## [Material supplied]

========================================================================

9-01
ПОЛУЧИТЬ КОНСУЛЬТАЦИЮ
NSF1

========================================================================

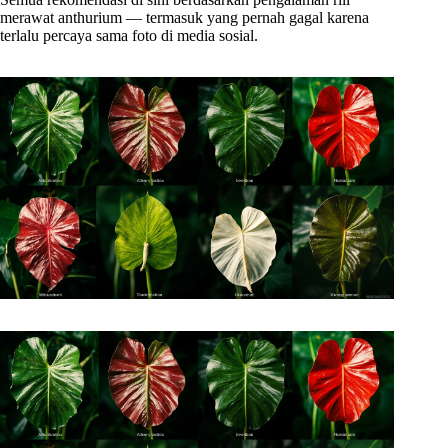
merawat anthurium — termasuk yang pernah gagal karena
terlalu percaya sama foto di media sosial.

========================================================================

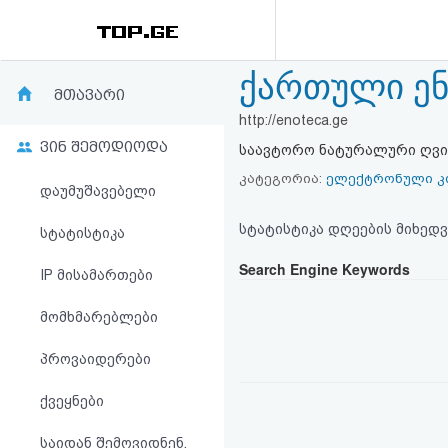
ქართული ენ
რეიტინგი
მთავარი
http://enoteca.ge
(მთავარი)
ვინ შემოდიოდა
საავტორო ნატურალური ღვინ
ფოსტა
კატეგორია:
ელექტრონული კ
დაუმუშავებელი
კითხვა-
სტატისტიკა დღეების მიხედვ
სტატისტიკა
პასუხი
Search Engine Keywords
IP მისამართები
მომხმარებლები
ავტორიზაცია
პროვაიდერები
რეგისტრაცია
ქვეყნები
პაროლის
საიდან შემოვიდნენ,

========================================================================

## [Work instruction]
Copy the lines that hold the word "სტატისტიკა". Take them from the records above.

## [Output for this task]
სტატისტიკა დღეების მიხედვ
სტატისტიკა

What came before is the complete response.